* _Your task_
The reply must contain exactly the lines below from the one with "el Business Angel en tu deck?" down to the one with "Klapp-/Höhenverstellbare", both included, and nothing more; please omit the pictures.

* _Entries provided_
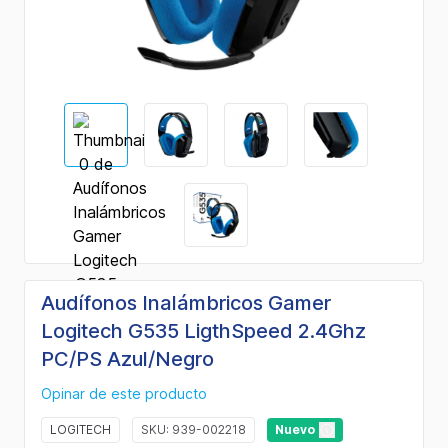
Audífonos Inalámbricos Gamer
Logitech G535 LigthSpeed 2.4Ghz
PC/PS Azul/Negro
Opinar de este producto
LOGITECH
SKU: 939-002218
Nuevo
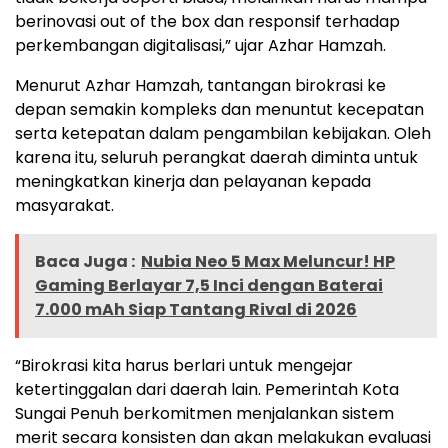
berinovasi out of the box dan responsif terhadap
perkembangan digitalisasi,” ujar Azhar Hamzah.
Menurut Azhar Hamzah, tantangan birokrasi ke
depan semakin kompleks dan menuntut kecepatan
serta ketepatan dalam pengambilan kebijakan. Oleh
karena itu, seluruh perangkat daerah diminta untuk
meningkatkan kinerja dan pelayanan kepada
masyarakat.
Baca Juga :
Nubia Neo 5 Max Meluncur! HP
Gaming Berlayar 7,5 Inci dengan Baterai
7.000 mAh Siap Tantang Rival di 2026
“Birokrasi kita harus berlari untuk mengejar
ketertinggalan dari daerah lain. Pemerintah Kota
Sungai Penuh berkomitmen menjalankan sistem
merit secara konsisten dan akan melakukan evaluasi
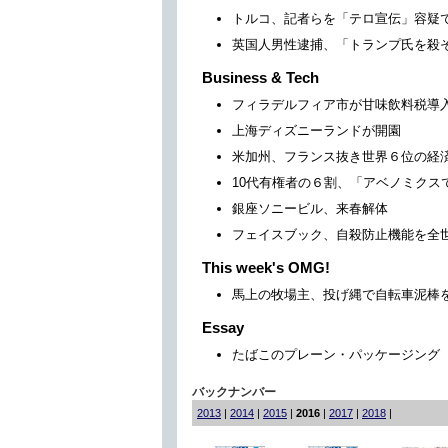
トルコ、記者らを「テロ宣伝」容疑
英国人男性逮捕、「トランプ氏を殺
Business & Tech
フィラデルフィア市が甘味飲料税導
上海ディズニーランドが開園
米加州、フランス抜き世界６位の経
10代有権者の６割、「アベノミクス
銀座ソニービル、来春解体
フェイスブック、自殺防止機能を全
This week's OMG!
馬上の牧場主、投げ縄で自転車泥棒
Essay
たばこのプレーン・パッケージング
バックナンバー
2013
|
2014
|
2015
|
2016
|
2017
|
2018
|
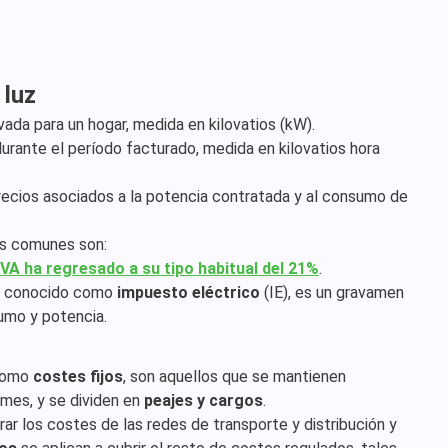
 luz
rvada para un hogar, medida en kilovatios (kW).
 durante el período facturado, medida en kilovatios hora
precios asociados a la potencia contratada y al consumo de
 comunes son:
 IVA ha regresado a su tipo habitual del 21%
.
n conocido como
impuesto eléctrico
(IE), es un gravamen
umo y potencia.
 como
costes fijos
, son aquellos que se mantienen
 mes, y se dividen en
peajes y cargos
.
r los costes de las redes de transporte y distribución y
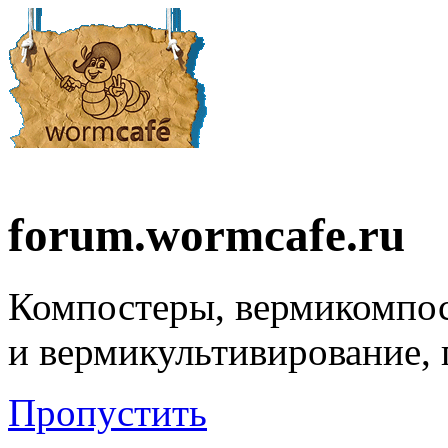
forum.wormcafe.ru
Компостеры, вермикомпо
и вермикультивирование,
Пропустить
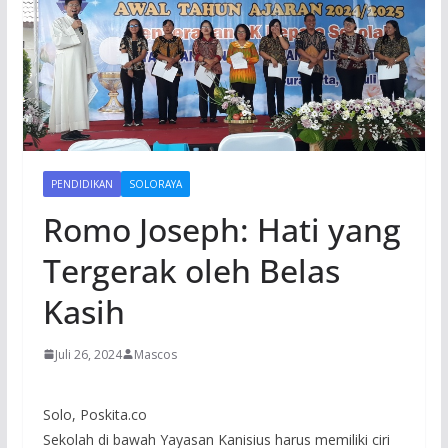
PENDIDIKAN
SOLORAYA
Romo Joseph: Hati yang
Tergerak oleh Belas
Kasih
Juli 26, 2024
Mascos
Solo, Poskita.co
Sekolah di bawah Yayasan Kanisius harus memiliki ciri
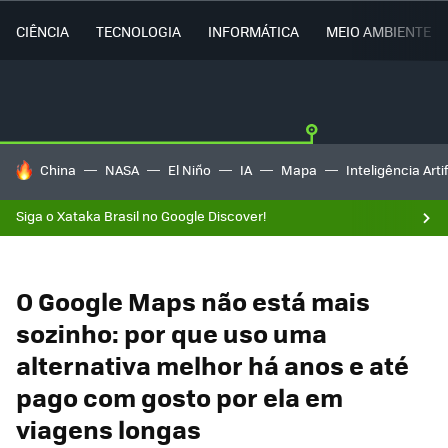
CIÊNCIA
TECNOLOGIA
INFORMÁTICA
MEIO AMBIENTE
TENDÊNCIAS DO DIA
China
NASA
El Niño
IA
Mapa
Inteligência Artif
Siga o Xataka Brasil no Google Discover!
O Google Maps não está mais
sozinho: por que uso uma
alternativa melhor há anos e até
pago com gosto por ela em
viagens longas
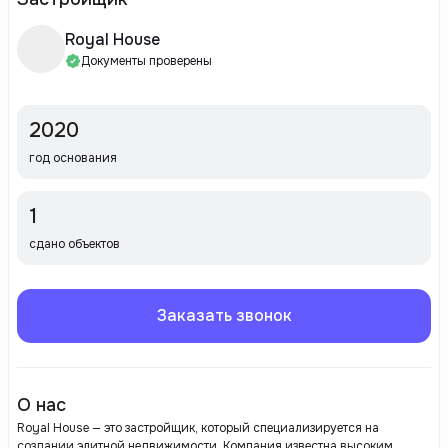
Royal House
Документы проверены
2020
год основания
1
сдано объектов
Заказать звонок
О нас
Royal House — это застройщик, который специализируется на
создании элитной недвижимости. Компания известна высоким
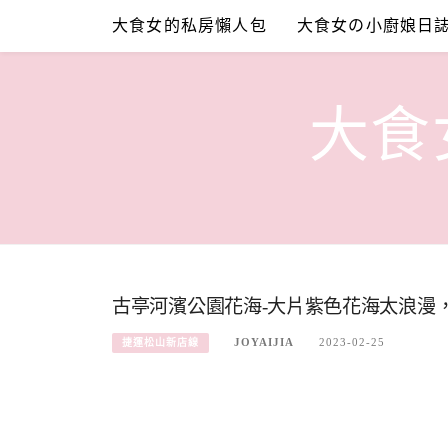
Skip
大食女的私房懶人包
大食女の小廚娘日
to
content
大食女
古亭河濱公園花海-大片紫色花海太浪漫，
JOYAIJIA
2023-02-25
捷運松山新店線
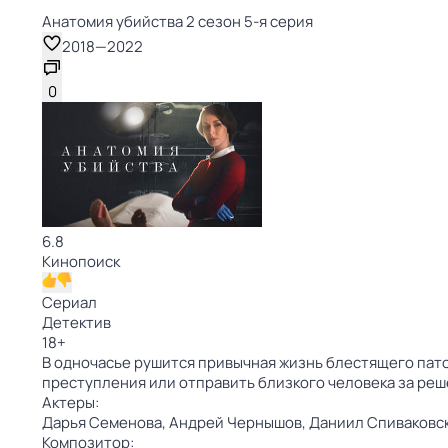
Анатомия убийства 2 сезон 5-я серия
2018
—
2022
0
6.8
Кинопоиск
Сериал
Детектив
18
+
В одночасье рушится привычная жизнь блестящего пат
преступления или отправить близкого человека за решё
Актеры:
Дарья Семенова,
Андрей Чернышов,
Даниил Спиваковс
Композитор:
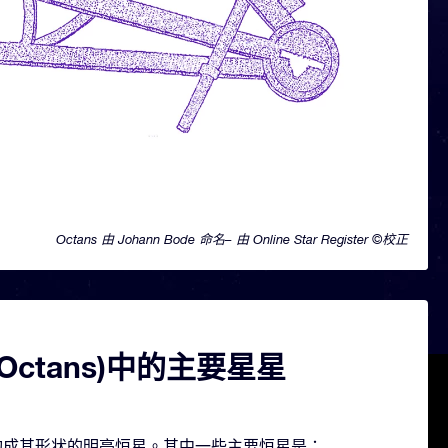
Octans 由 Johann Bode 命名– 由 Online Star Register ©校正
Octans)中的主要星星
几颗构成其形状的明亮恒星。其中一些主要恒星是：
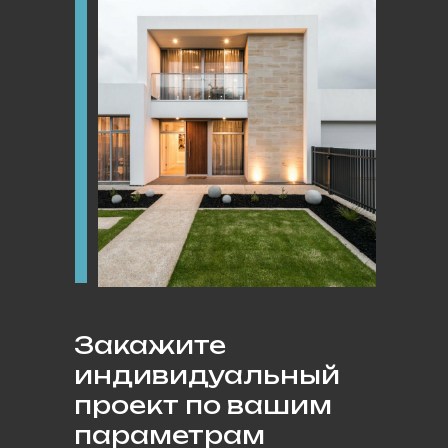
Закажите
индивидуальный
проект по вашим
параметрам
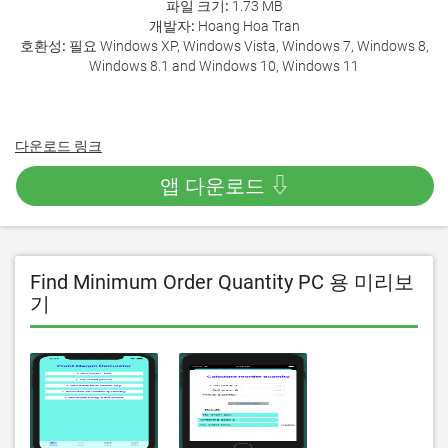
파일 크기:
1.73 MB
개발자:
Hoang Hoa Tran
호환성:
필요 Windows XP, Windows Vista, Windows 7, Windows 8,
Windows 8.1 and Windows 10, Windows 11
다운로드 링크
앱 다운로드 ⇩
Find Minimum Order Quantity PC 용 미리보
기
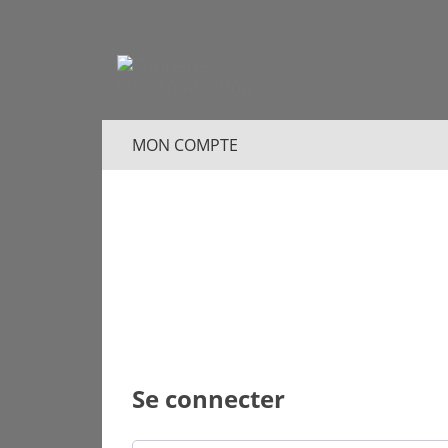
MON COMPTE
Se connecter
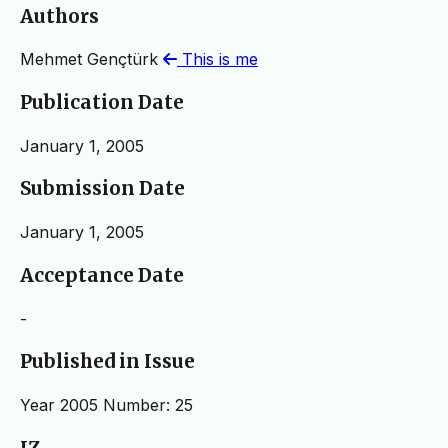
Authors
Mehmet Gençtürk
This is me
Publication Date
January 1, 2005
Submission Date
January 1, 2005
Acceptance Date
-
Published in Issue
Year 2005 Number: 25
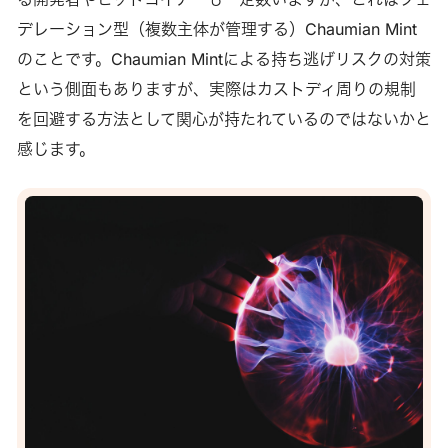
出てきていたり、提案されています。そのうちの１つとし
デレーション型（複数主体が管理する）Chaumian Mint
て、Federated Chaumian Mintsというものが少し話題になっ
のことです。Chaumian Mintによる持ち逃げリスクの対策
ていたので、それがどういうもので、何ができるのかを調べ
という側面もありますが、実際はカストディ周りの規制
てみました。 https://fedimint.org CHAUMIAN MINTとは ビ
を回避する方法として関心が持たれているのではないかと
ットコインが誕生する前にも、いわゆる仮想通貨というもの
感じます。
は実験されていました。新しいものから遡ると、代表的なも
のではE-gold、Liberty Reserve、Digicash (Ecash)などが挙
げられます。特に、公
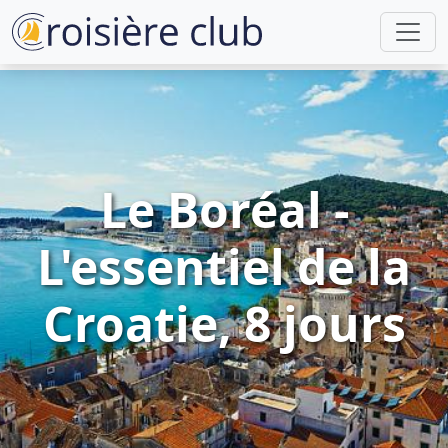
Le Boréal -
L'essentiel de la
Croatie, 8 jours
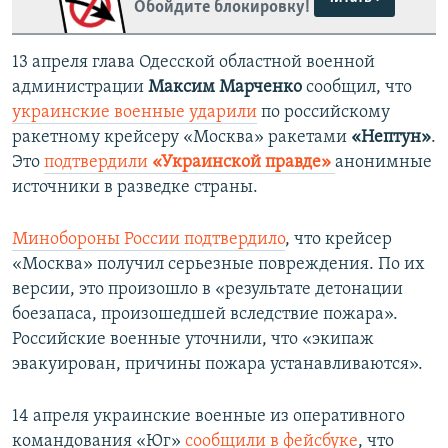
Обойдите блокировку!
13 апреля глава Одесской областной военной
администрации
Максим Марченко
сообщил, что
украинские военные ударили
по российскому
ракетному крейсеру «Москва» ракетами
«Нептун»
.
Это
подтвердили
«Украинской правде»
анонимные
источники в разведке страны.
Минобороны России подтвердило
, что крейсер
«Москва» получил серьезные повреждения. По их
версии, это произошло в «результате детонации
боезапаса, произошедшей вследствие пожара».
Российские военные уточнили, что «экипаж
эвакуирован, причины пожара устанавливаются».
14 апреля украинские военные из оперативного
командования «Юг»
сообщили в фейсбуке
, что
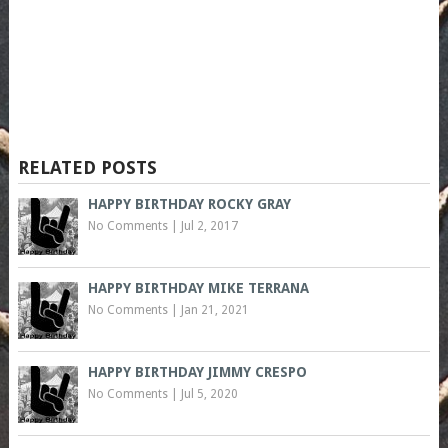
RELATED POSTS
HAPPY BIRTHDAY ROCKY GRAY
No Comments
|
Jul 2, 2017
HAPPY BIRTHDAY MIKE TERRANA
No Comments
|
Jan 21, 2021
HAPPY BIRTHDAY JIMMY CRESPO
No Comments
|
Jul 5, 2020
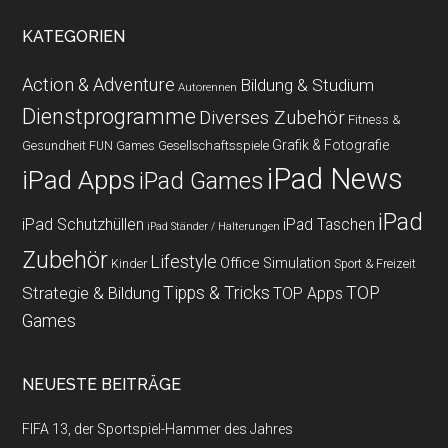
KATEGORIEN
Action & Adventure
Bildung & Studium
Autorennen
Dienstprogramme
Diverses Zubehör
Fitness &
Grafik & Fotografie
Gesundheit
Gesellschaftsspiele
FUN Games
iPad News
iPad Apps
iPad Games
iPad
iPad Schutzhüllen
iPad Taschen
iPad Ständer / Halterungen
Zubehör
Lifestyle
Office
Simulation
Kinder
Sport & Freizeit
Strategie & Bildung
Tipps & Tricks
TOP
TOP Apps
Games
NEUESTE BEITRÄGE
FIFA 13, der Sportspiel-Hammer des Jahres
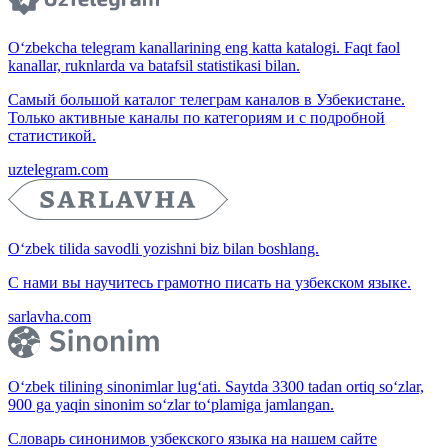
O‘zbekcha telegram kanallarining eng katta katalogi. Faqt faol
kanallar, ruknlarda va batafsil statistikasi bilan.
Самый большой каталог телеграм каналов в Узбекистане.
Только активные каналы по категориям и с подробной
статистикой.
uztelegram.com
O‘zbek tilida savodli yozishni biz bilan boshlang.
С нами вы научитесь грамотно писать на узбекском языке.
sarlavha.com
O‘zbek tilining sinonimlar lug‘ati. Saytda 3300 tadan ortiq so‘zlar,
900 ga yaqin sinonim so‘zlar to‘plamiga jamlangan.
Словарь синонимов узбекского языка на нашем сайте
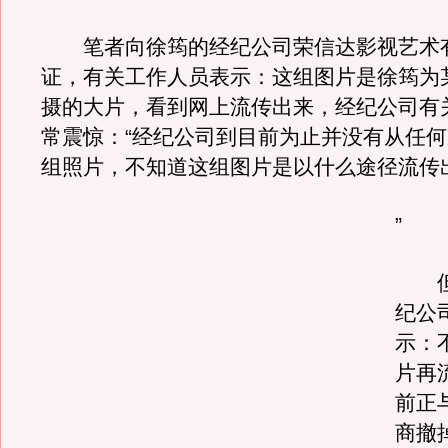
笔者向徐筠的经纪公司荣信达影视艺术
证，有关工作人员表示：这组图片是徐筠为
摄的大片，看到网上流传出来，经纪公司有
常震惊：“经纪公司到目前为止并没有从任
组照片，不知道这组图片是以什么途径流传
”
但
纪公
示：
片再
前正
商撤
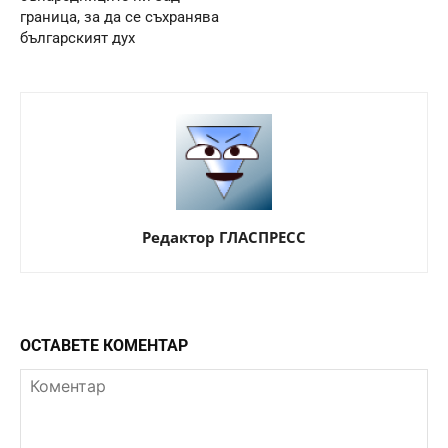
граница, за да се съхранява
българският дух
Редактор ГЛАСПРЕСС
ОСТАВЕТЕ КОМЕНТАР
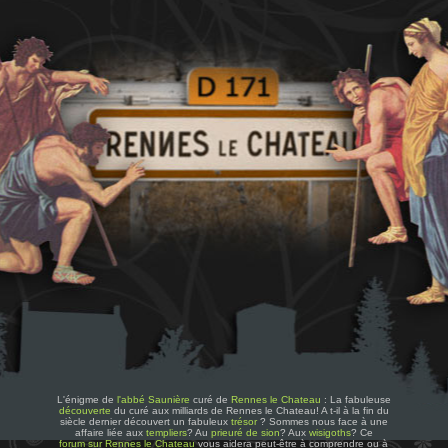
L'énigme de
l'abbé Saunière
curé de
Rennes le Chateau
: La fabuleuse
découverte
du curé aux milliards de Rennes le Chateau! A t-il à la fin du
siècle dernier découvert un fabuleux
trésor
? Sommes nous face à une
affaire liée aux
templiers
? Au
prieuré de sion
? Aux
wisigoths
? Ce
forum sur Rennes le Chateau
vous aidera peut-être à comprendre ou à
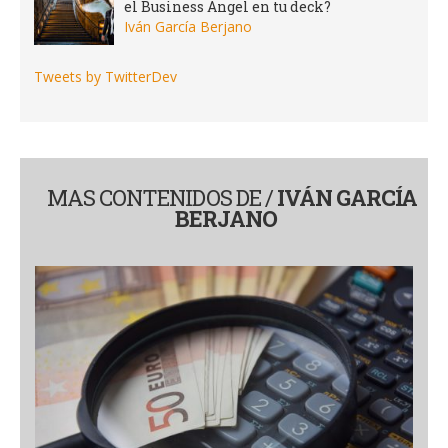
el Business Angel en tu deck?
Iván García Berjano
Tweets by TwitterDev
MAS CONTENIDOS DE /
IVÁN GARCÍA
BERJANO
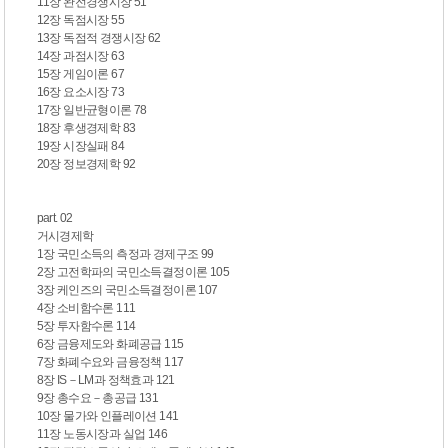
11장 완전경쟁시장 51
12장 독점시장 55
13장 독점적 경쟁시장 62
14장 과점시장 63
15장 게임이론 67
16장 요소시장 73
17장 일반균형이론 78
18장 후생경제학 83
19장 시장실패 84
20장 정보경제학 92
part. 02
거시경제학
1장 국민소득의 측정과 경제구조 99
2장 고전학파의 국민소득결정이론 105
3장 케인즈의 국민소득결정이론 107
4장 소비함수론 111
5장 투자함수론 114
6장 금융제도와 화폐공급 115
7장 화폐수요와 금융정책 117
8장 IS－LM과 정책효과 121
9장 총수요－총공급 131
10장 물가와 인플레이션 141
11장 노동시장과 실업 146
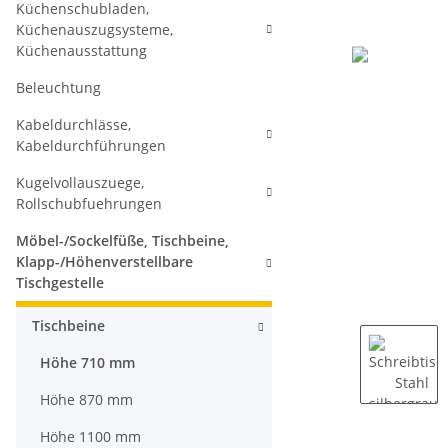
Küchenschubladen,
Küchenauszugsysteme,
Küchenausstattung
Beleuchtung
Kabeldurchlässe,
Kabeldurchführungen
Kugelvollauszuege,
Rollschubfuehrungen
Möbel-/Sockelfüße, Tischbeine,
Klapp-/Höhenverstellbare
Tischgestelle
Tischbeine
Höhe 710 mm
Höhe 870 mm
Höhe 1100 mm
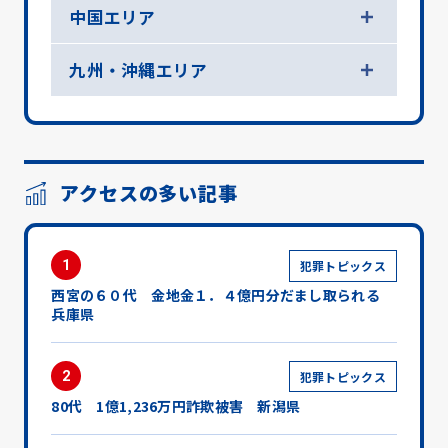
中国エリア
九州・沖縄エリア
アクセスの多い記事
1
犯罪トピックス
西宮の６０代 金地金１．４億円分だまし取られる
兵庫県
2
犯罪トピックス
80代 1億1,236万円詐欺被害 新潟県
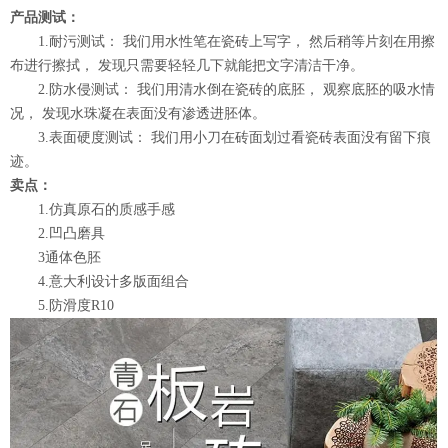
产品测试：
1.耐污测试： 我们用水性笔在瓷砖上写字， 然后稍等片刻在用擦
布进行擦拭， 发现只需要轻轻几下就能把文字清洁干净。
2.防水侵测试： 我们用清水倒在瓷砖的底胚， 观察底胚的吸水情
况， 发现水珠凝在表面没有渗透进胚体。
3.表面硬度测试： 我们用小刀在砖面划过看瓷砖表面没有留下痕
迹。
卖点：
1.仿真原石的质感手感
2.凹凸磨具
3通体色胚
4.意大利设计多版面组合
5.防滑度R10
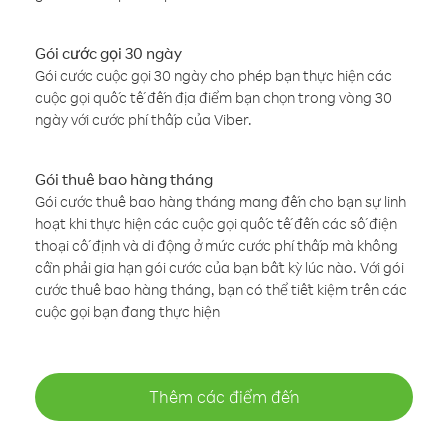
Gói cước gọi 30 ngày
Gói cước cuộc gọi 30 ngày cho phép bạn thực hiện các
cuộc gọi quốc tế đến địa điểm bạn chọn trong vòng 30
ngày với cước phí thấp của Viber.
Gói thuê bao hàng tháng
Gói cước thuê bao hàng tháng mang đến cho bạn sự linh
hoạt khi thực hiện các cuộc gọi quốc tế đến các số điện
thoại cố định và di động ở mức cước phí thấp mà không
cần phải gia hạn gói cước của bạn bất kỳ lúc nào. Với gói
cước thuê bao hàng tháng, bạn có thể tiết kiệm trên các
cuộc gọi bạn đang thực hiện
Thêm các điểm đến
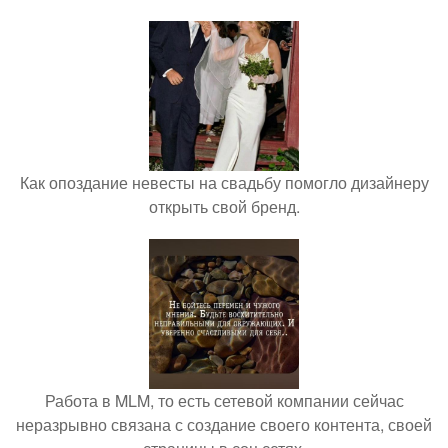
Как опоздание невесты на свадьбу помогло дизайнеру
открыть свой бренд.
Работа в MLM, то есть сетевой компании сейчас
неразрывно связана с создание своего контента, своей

* _Exercise response_
el Business Angel en tu deck?
Iván García Berjano
Tweets by TwitterDev
MAS CONTENIDOS DE /
IVÁN GARCÍA
BERJANO
11장 완전경쟁시장 51
12장 독점시장 55
13장 독점적 경쟁시장 62
14장 과점시장 63
15장 게임이론 67
16장 요소시장 73
17장 일반균형이론 78
18장 후생경제학 83
19장 시장실패 84
20장 정보경제학 92
part. 02
거시경제학
1장 국민소득의 측정과 경제구조 99
2장 고전학파의 국민소득결정이론 105
3장 케인즈의 국민소득결정이론 107
4장 소비함수론 111
5장 투자함수론 114
6장 금융제도와 화폐공급 115
7장 화폐수요와 금융정책 117
8장 IS－LM과 정책효과 121
9장 총수요－총공급 131
10장 물가와 인플레이션 141
11장 노동시장과 실업 146
Küchenschubladen,
Küchenauszugsysteme,
Küchenausstattung
Beleuchtung
Kabeldurchlässe,
Kabeldurchführungen
Kugelvollauszuege,
Rollschubfuehrungen
Möbel-/Sockelfüße, Tischbeine,
Klapp-/Höhenverstellbare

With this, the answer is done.